People v. Villareal

In People v. Villareal (1977) 65 Cal.App.3d 938, a plea bargain was reached by a deputy prosecutor, and approved by his supervisor, that provided for county jail time for two defendants accused of selling drugs, and the probation officer so recommended in his report. (Id. at pp. 941-943.) However, when the district attorney learned a deputy prosecutor had entered into a bargain for local time in a drug sales case, he viewed this as a breach of his office policy, and he told the chief probation officer that the defendants should go to prison. The chief probation officer later announced to his staff that it was his policy not to recommend local time in such cases, and ordered supplemental reports to be prepared, recommending prison sentences. (Id. at pp. 943-944.) On these facts, the Court of Appeal, Fifth Appellate District, held: "It cannot be denied that the district attorney was guilty of a gross impropriety.
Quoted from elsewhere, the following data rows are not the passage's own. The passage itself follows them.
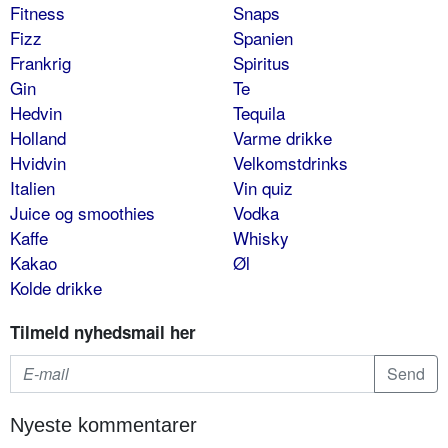
Fitness
Snaps
Fizz
Spanien
Frankrig
Spiritus
Gin
Te
Hedvin
Tequila
Holland
Varme drikke
Hvidvin
Velkomstdrinks
Italien
Vin quiz
Juice og smoothies
Vodka
Kaffe
Whisky
Kakao
Øl
Kolde drikke
Tilmeld nyhedsmail her
Nyeste kommentarer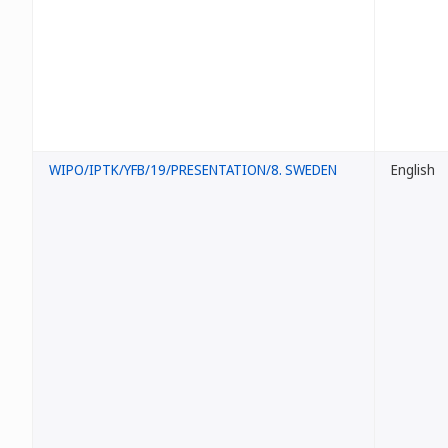
WIPO/IPTK/YFB/19/PRESENTATION/8. SWEDEN
English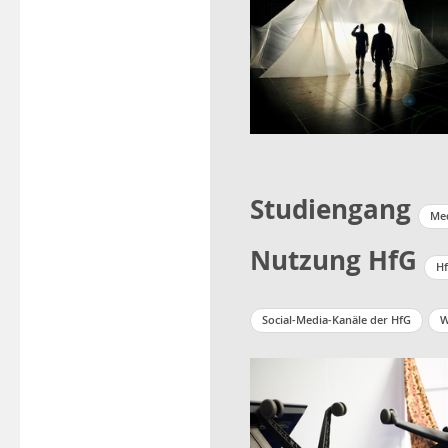
Studiengang
Me
Nutzung HfG
Hf
Social-Media-Kanäle der HfG
W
He not only deliberately breached a plea bargain entered into by his deputies, but he also made a successful, ex parte attempt to induce the probation department to change its favorable recommendations even though the probation reports were completed and filed with the superior court in anticipation of a presentencing hearing. If the district attorney believed that his deputies exceeded their authority when they entered into the plea bargains . . . or if he felt that there was a change in circumstances warranting new and different recommendations as to the sentences to be imposed, he should have notified defense counsel promptly and then presented his position to the court in a forthright manner at or before the presentencing hearing." (Villareal, supra, 65 Cal.App.3d at pp. 944-945.) The court emphasized that "in preparing presentencing reports, probation officers should evaluate each case on its own merits, unfettered by fixed and inflexible policies adopted to conform with the ideas of prosecuting authorities." (Id. at p. 945.) The remedy was to remand for the trial court to order a new probation report prepared by another county. (Id. at p. 946.)